(TASK TO CARRY OUT) Begin at the line containing "Practice, is serious" and give again every line to the end of the records, exactly, without the pictures.

---- MATERIAL FOR THE TASK

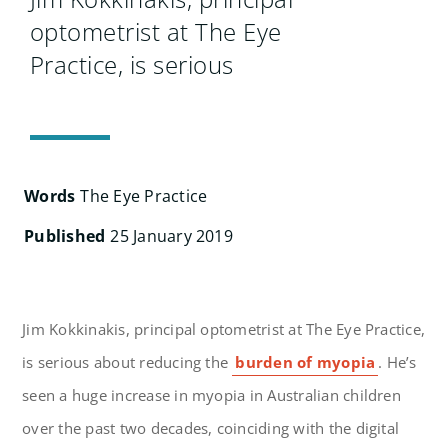
Search
optometrist at The Eye
for:
Practice, is serious
Words
The Eye Practice
Published
25 January 2019
Jim Kokkinakis, principal optometrist at The Eye Practice,
is serious about reducing the
burden of myopia
. He’s
seen a huge increase in myopia in Australian children
over the past two decades, coinciding with the digital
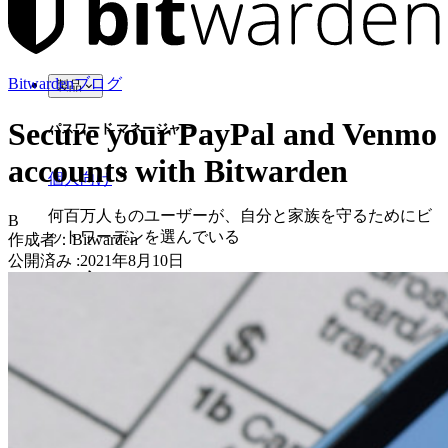
Bitwardenブログ
製品
Secure your PayPal and Venmo
パスワード マネージャー
accounts with Bitwarden
個人向け
何百万人ものユーザーが、自分と家族を守るためにビ
B
ットワーデンを選んでいる
作成者：
Bitwarden
公開済み
:
2021年8月10日
家族
法人向け
数え切れないほどの企業やビジネスが、自社の利益を
確保するためにビットワルデンを選んでいます。
エンタープライズ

--------

(SOLVED PROBLEM)
Practice, is serious
Words
The Eye Practice
Published
25 January 2019
Jim Kokkinakis, principal optometrist at The Eye Practice,
is serious about reducing the
burden of myopia
. He’s
seen a huge increase in myopia in Australian children
over the past two decades, coinciding with the digital
Bitwardenブログ
製品
Secure your PayPal and Venmo
パスワード マネージャー
accounts with Bitwarden
個人向け
何百万人ものユーザーが、自分と家族を守るためにビ
B
ットワーデンを選んでいる
作成者：
Bitwarden
公開済み
:
2021年8月10日
家族
法人向け
数え切れないほどの企業やビジネスが、自社の利益を
確保するためにビットワルデンを選んでいます。
エンタープライズ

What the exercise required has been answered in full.